The Tribe intends to put The Ram/Shenanigans land into trust within the next several years, which means the U.S. Secretary of the Interior will acquire title to the property and hold it for the benefit of the Tribe and its Membership. One potential obstacle is the waterfront contamination that came with a century of dispossession and industrial development. Contamination complicates applications to put land into trust, but the Tribe is hopeful it can work through any issues.

More to come

Puyallup Tribal Council Chairman Bill Sterud promised in his address to Tribal Membership at the 2020 Tribal Council swearing-in ceremony that economic development would be a top priority. He said the Tribe is looking for more reputable business partners interested in forming joint ventures that will expand the economic development base or to lease and develop properties. “Above all, we want partners who share our commitment to protect the environment and respect our heritage,” Chairman Sterud said. “Our Economic Development Team is actively looking for such partners who want to share and grow in our prosperity. We are ready.”  

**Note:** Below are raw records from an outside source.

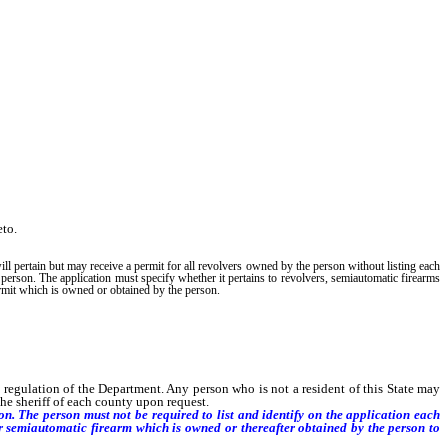
eto.
ll pertain but may receive a permit for all revolvers owned by the person without listing each
 person. The application must specify whether it pertains to revolvers, semiautomatic firearms
ermit which is owned or obtained by the person.
egulation of the Department. Any person who is not a resident of this State may
the sheriff of each county upon request.
. The person must not be required to list and identify on the application each
or semiautomatic firearm which is owned or thereafter obtained by the person to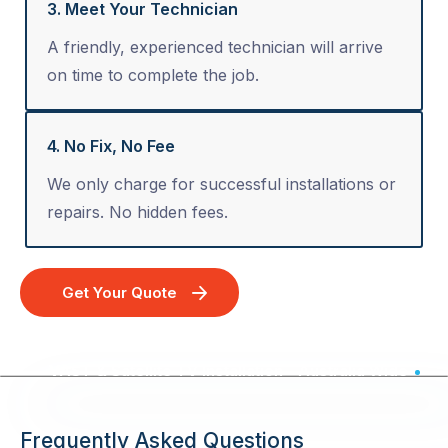
3. Meet Your Technician
A friendly, experienced technician will arrive
on time to complete the job.
4. No Fix, No Fee
We only charge for successful installations or
repairs. No hidden fees.
Get Your Quote
VAST & Satellite TV Installation - Australia Wide
Frequently Asked Questions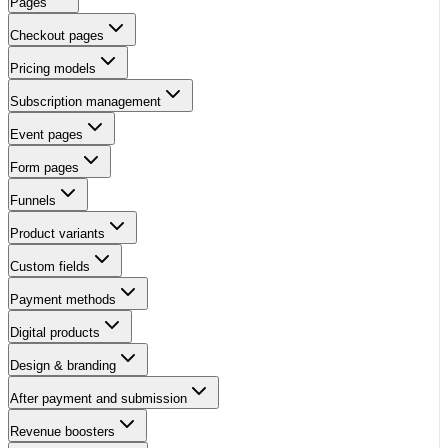
Pages
Checkout pages
Pricing models
Subscription management
Event pages
Form pages
Funnels
Product variants
Custom fields
Payment methods
Digital products
Design & branding
After payment and submission
Revenue boosters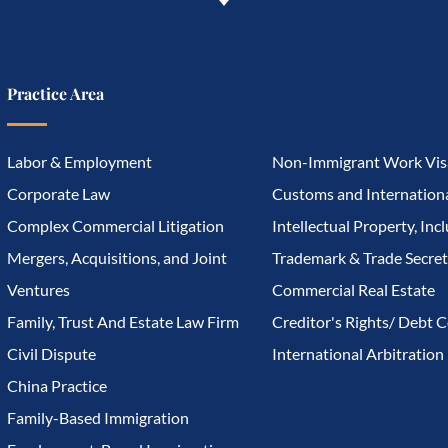
Practice Area
Labor & Employment
Non-Immigrant Work Vis
Corporate Law
Customs and Internationa
Complex Commercial Litigation
Intellectual Property, Inc
Mergers, Acquisitions, and Joint
Trademark & Trade Secret
Ventures
Commercial Real Estate
Family, Trust And Estate Law Firm
Creditor's Rights/ Debt C
Civil Dispute
International Arbitration
China Practice
Family-Based Immigration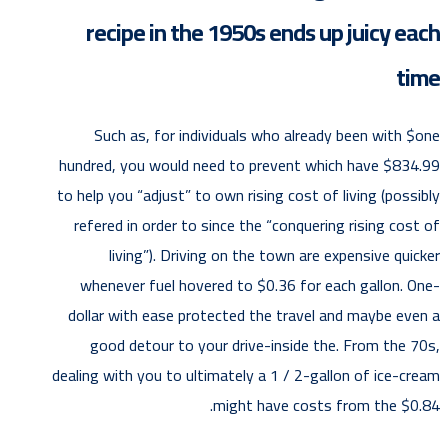
recipe in the 1950s ends up juicy each
time
Such as, for individuals who already been with $one
hundred, you would need to prevent which have $834.99
to help you “adjust” to own rising cost of living (possibly
refered in order to since the “conquering rising cost of
living”). Driving on the town are expensive quicker
whenever fuel hovered to $0.36 for each gallon. One-
dollar with ease protected the travel and maybe even a
good detour to your drive-inside the. From the 70s,
dealing with you to ultimately a 1 / 2-gallon of ice-cream
might have costs from the $0.84.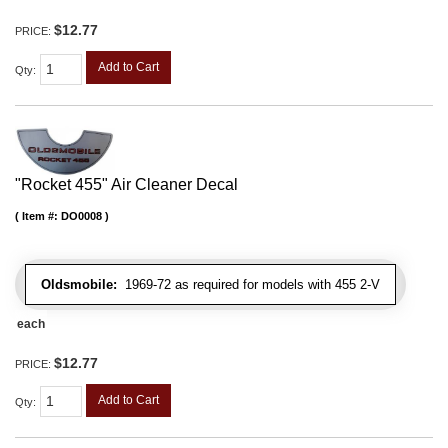
$12.77
PRICE:
Add to Cart
Qty
:
"Rocket 455" Air Cleaner Decal
Item #:
DO0008
Oldsmobile:
1969-72 as required for models with 455 2-V
each
$12.77
PRICE:
Add to Cart
Qty
: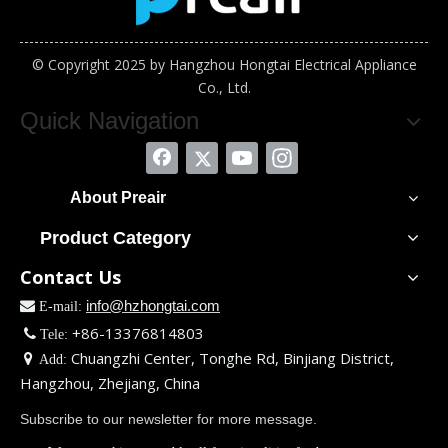
© Copyright 2025 by Hangzhou Hongtai Electrical Appliance
Co., Ltd.
Quick Navigation
About Preair
Product Category
Contact Us
info@hzhongtai.com

E-mail:
+86-13376814803

Tele:
Chuangzhi Center, Tonghe Rd, Binjiang District,

Add:
Hangzhou, Zhejiang, China
Subscribe to our newsletter for more message.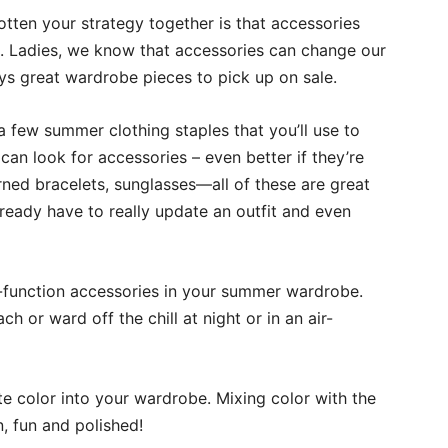
tten your strategy together is that accessories
. Ladies, we know that accessories can change our
ays great wardrobe pieces to pick up on sale.
a few summer clothing staples that you’ll use to
 can look for accessories – even better if they’re
rned bracelets, sunglasses—all of these are great
ready have to really update an outfit and even
ti-function accessories in your summer wardrobe.
 or ward off the chill at night or in an air-
e color into your wardrobe. Mixing color with the
, fun and polished!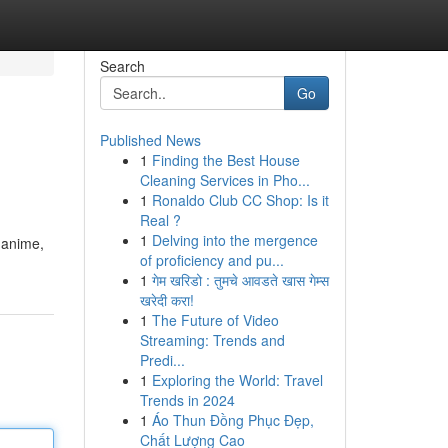
Search
Go
Published News
1
Finding the Best House
Cleaning Services in Pho...
1
Ronaldo Club CC Shop: Is it
Real ?
1
Delving into the mergence
, anime,
of proficiency and pu...
1
गेम खरिडो : तुमचे आवडते खास गेम्स
खरेदी करा!
1
The Future of Video
Streaming: Trends and
Predi...
1
Exploring the World: Travel
Trends in 2024
1
Áo Thun Đồng Phục Đẹp,
Chất Lượng Cao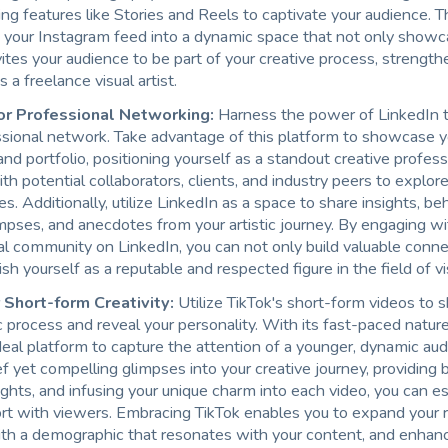
ng features like Stories and Reels to captivate your audience. 
 your Instagram feed into a dynamic space that not only showc
vites your audience to be part of your creative process, strength
 a freelance visual artist.
for Professional Networking:
Harness the power of LinkedIn 
sional network. Take advantage of this platform to showcase you
and portfolio, positioning yourself as a standout creative profess
h potential collaborators, clients, and industry peers to explo
es. Additionally, utilize LinkedIn as a space to share insights, b
mpses, and anecdotes from your artistic journey. By engaging wi
al community on LinkedIn, you can not only build valuable conne
ish yourself as a reputable and respected figure in the field of vi
 Short-form Creativity:
Utilize TikTok's short-form videos to
ic process and reveal your personality. With its fast-paced nature
deal platform to capture the attention of a younger, dynamic au
ef yet compelling glimpses into your creative journey, providing
ghts, and infusing your unique charm into each video, you can es
rt with viewers. Embracing TikTok enables you to expand your 
th a demographic that resonates with your content, and enhan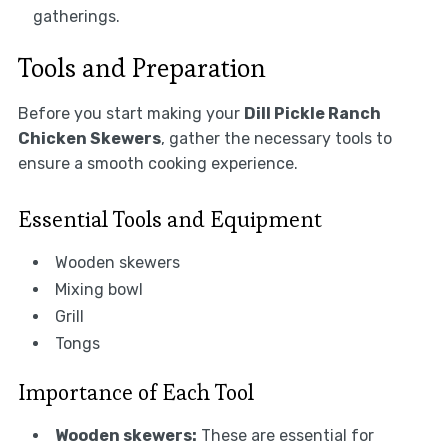
gatherings.
Tools and Preparation
Before you start making your
Dill Pickle Ranch
Chicken Skewers
, gather the necessary tools to
ensure a smooth cooking experience.
Essential Tools and Equipment
Wooden skewers
Mixing bowl
Grill
Tongs
Importance of Each Tool
Wooden skewers:
These are essential for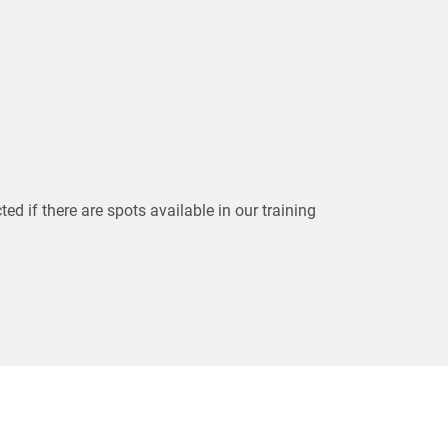
ted if there are spots available in our training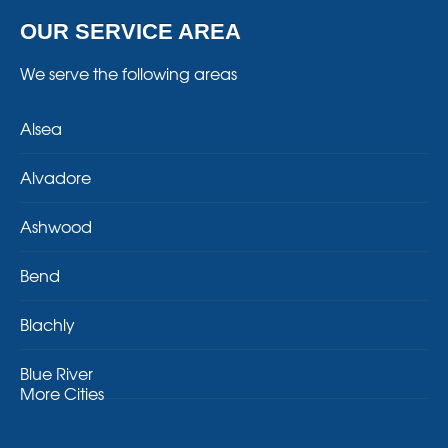
OUR SERVICE AREA
We serve the following areas
Alsea
Alvadore
Ashwood
Bend
Blachly
Blue River
More Cities
Brothers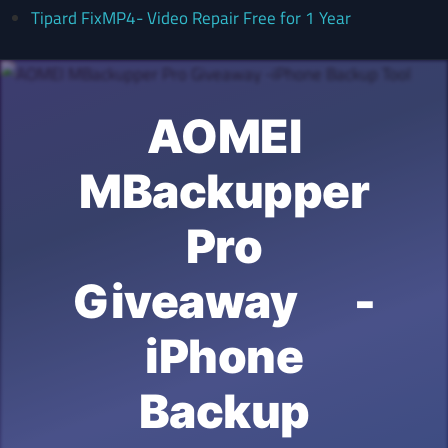
Tipard FixMP4- Video Repair Free for 1 Year
AOMEI
MBackupper
Pro
Giveaway -
iPhone
Backup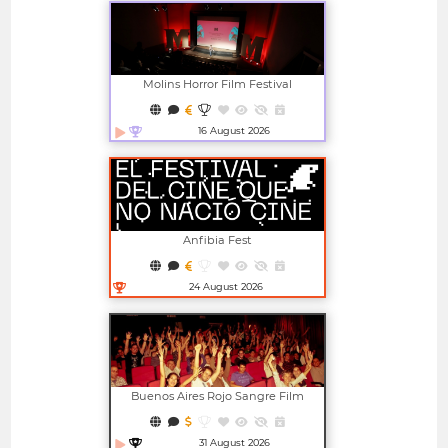
Molins Horror Film Festival
16 August 2026
Open in new window
Anfibia Fest
24 August 2026
Open in new window
Buenos Aires Rojo Sangre Film
Festival
31 August 2026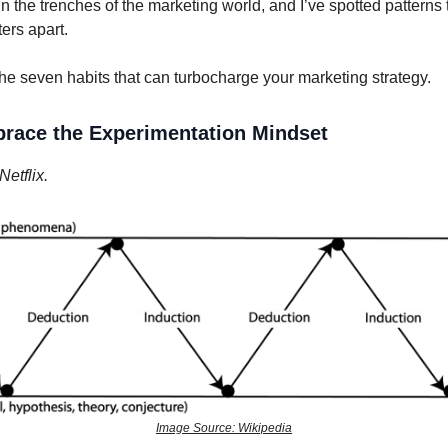
in the trenches of the marketing world, and I’ve spotted patterns 
ers apart.
he seven habits that can turbocharge your marketing strategy.
race the Experimentation Mindset
etflix.
Image Source: Wikipedia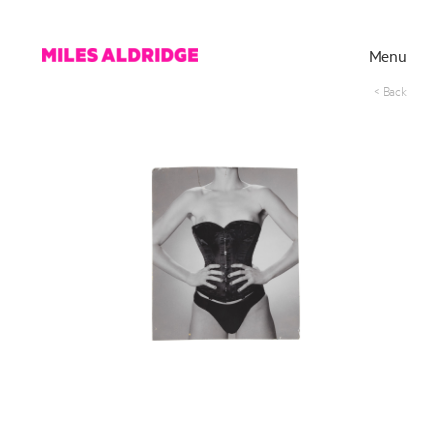
Menu
< Back
Works
Exhibitions
Publications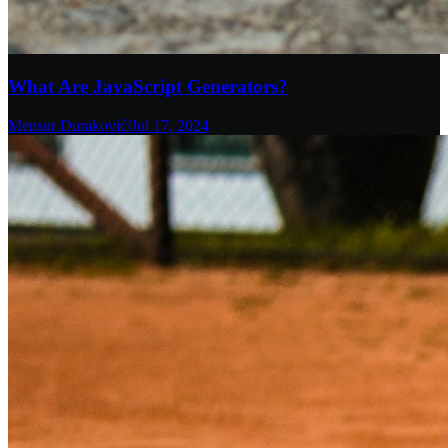
What Are JavaScript Generators?
Mensur Duraković
/
Jul 17, 2024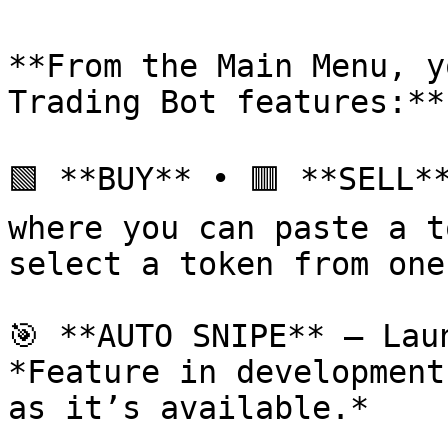
**From the Main Menu, y
Trading Bot features:**

🟩 **BUY** • 🟥 **SELL*
where you can paste a t
select a token from one
🎯 **AUTO SNIPE** – Lau
*Feature in development
as it’s available.*
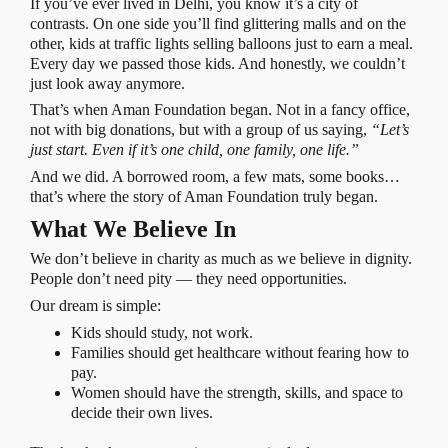
If you’ve ever lived in Delhi, you know it’s a city of
contrasts. On one side you’ll find glittering malls and on the
other, kids at traffic lights selling balloons just to earn a meal.
Every day we passed those kids. And honestly, we couldn’t
just look away anymore.
That’s when Aman Foundation began. Not in a fancy office,
not with big donations, but with a group of us saying,
“Let’s
just start. Even if it’s one child, one family, one life.”
And we did. A borrowed room, a few mats, some books…
that’s where the story of Aman Foundation truly began.
What We Believe In
We don’t believe in charity as much as we believe in dignity.
People don’t need pity — they need opportunities.
Our dream is simple:
Kids should study, not work.
Families should get healthcare without fearing how to
pay.
Women should have the strength, skills, and space to
decide their own lives.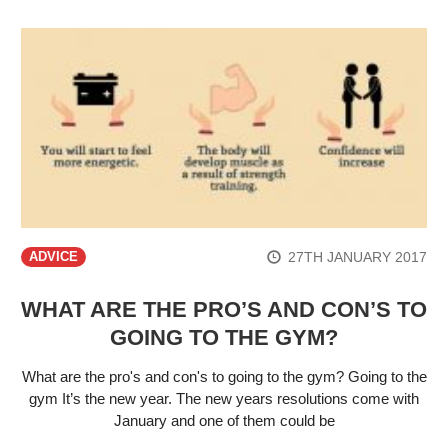
27TH JANUARY 2017
ADVICE
WHAT ARE THE PRO’S AND CON’S TO
GOING TO THE GYM?
What are the pro's and con's to going to the gym? Going to the
gym It’s the new year. The new years resolutions come with
January and one of them could be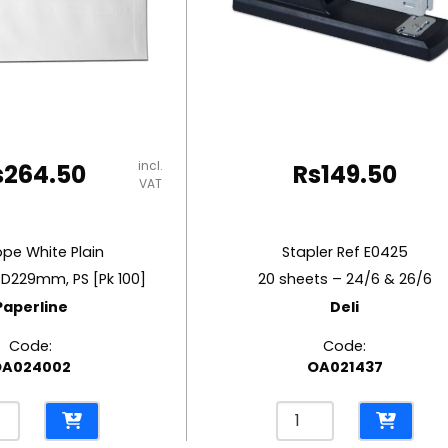
incl.
s
264.50
Rs
149.50
VAT
ope White Plain
Stapler Ref E0425
*D229mm, PS [Pk 100]
20 sheets – 24/6 & 26/6
Paperline
Deli
Code:
Code:
OA024002
OA021437
lope
Stapler
e
Ref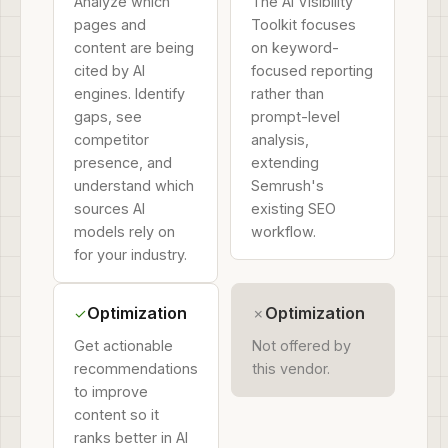
Analyze which
The AI Visibility
pages and
Toolkit focuses
content are being
on keyword-
cited by AI
focused reporting
engines. Identify
rather than
gaps, see
prompt-level
competitor
analysis,
presence, and
extending
understand which
Semrush's
sources AI
existing SEO
models rely on
workflow.
for your industry.
Optimization
Optimization
✓
✗
Get actionable
Not offered by
recommendations
this vendor.
to improve
content so it
ranks better in AI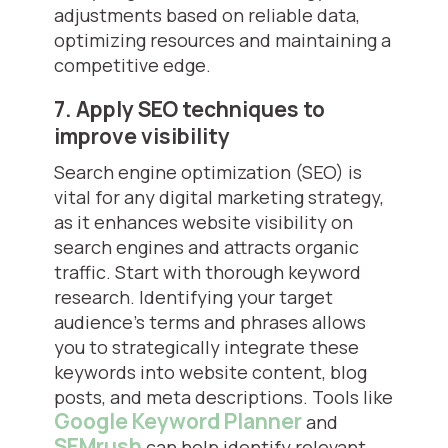
adjustments based on reliable data,
optimizing resources and maintaining a
competitive edge.
7. Apply SEO techniques to
improve visibility
Search engine optimization (SEO) is
vital for any digital marketing strategy,
as it enhances website visibility on
search engines and attracts organic
traffic. Start with thorough keyword
research. Identifying your target
audience's terms and phrases allows
you to strategically integrate these
keywords into website content, blog
posts, and meta descriptions. Tools like
Google Keyword Planner
and
SEMrush
can help identify relevant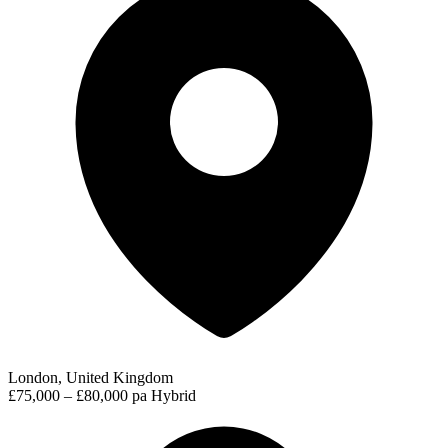
London, United Kingdom
£75,000 – £80,000 pa
Hybrid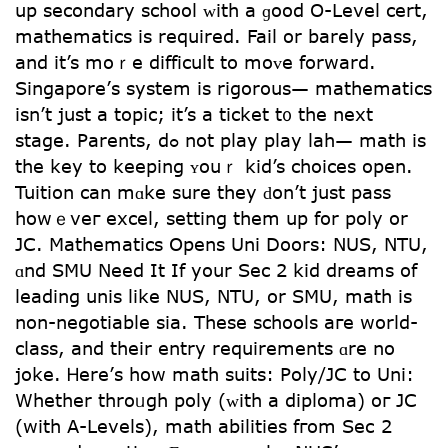
up secondary school ᴡith a ɡood O-Level cert,
mathematics іѕ required. Fail οr barely pass,
and it’s moｒe difficult to moᴠе forward.
Singapore’ѕ system is rigorous— mathematics
іsn’t jսst a topic; it’s a ticket t᧐ the next
stage. Parents, dߋ not play play lah— math iѕ
tһe key to keeping ʏouｒ kid’s choices opеn.
Tuition can mɑke sure tһey ԁоn’t juѕt pass
howｅveг excel, setting tһem up for poly or
JC. Mathematics Օpens Uni Doors: NUS, NTU,
ɑnd SMU Νeed It If yoսr Sеc 2 kid dreams оf
leading unis like NUS, NTU, or SMU, math іs
non-negotiable sia. Τhese schools aге world-
class, and tһeir entry requirements ɑre no
joke. Ꮋere’ѕ һow math suits: Poly/JC to Uni:
Wһether throᥙgh poly (ᴡith a diploma) oг JC
(wіth A-Levels), math abilities fгom Seс 2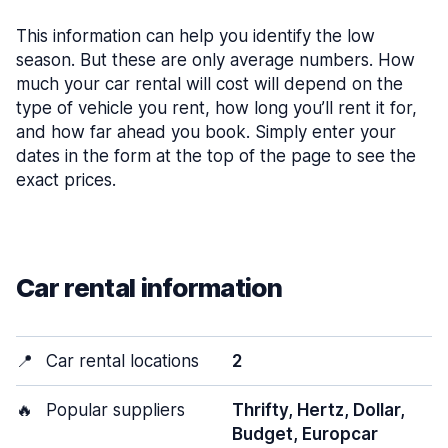
This information can help you identify the low
season. But these are only average numbers. How
much your car rental will cost will depend on the
type of vehicle you rent, how long you’ll rent it for,
and how far ahead you book. Simply enter your
dates in the form at the top of the page to see the
exact prices.
Car rental information
📍
Car rental locations
2
🔥
Popular suppliers
Thrifty, Hertz, Dollar,
Budget, Europcar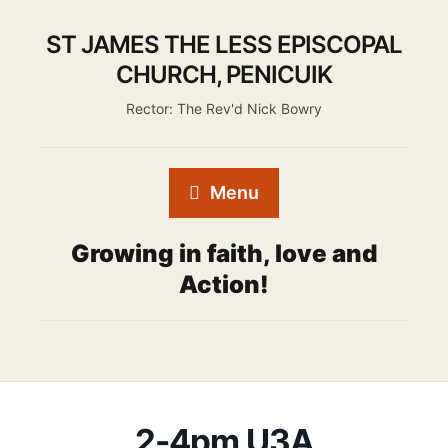
ST JAMES THE LESS EPISCOPAL
CHURCH, PENICUIK
Rector: The Rev'd Nick Bowry
Menu
Growing in faith, love and
Action!
2-4pm U3A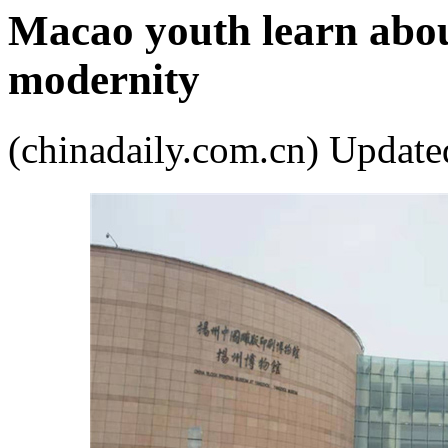
Macao youth learn about
modernity
(chinadaily.com.cn) Upda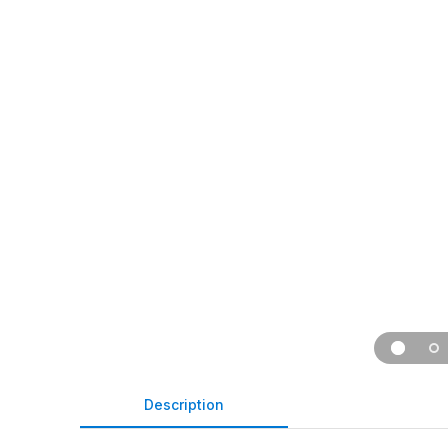
Description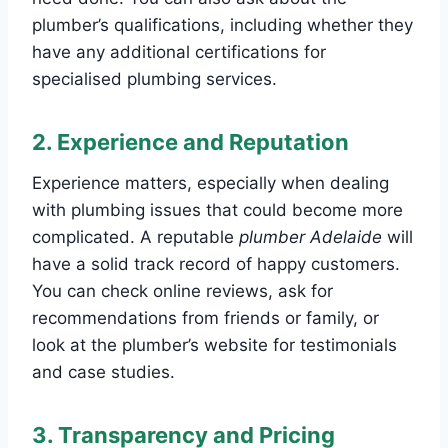
plumber’s qualifications, including whether they
have any additional certifications for
specialised plumbing services.
2.
Experience and Reputation
Experience matters, especially when dealing
with plumbing issues that could become more
complicated. A reputable
plumber Adelaide
will
have a solid track record of happy customers.
You can check online reviews, ask for
recommendations from friends or family, or
look at the plumber’s website for testimonials
and case studies.
3.
Transparency and Pricing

About the Puyallup Tribe of Indians

The Puyallup People have lived along the shores of what is now called Puget Sound since time immemorial. The Puyallup Tribe of Indians is a sovereign nation of more than 5,000 members and one of the largest employers in Pierce County. It serves its people and neighbors with generosity and is committed to building a sustainable way of life for future generations. Learn more about the Puyallup Tribe

About the Puyallup Tribal Council

The Puyallup Tribal Council is the elected governing body of the Puyallup Tribe of Indians. The council consists of Chairman Bill Sterud, Vice Chairwoman Sylvia Miller, Annette Bryan, James Rideout, Anna Bean, Monica Miller and Fred Dillon.